My ENT here strongly backed taking the aggressive approach--even when he at first disagreed with the rad oncologist hired by Roswell Park, who recommended that a "wait and watch" approach be used. The ENT's argument was very clear--that I was young and strong and I should do everything I could to try to beat this back for good so that I'd be cancer free not only at the 5 year "cure" mark but also 20 years from now. I ended up going to Dana Farber for a second opinion and based on what they saw as some risk factors of recurrence from the pathology of my tumor, they were much more firm in recommending radiation (and chemo, which I think is worth considering if you choose radiation since it boosts the effectiveness of the radiation by quite a bit). So I went with their recommendation.

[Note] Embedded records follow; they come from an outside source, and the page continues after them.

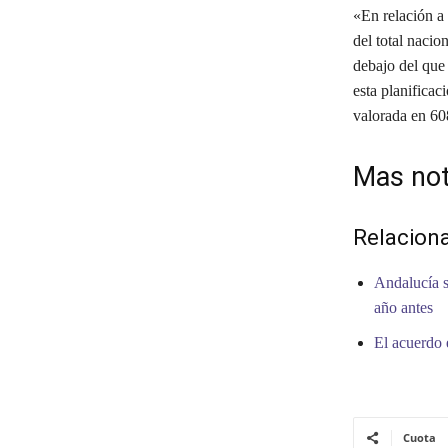
«En relación a
del total nacio
debajo del que
esta planificac
valorada en 60
Mas not
Relacion
Andalucía s
año antes
El acuerdo 
Cuota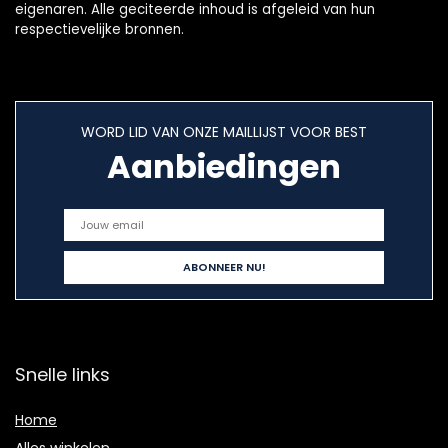
eigenaren. Alle geciteerde inhoud is afgeleid van hun
respectievelijke bronnen.
WORD LID VAN ONZE MAILLIJST VOOR BEST
Aanbiedingen
Snelle links
Home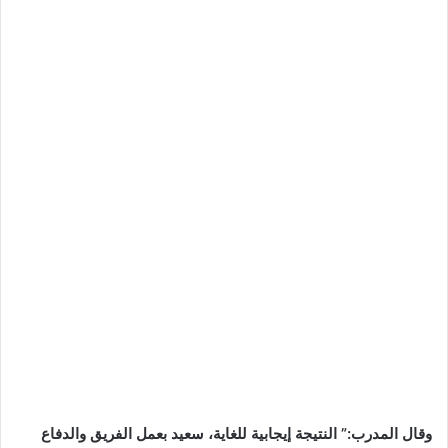
وقال المدرب:” النتيجة إيجابية للغاية، سعيد بعمل الفريق والدفاع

It's a tough treatment, no question, but if you choose to have it you'll find plenty of support here from people who have been through it and all sorts of answers to questions you may have. Please do let us know what the tumor board recommends and what you end up deciding.

Nelie

Thanks so much to everyone for writing. It is very helpful. I am going to Hopkins tomorrow, so I may have a better idea of my treatment course after that. Thanks again to everyone for sharing. -LauraG

Laura, please let us know what's next for you. Take Care, Carol

After being a member of the site and hearing all the situations. My advise is get 2 options from top rated cancer centers. They see it all and can advise risks. Be aggressive to get this as early as you can. If it mestastesizes its a whole lot tougher and lower success odds. I did radiation to make sure I got it all and even thought I have had some side effects they are very subdued as time goes on and I am glad I did the radiation dispite the tough times it has and the minor side effects.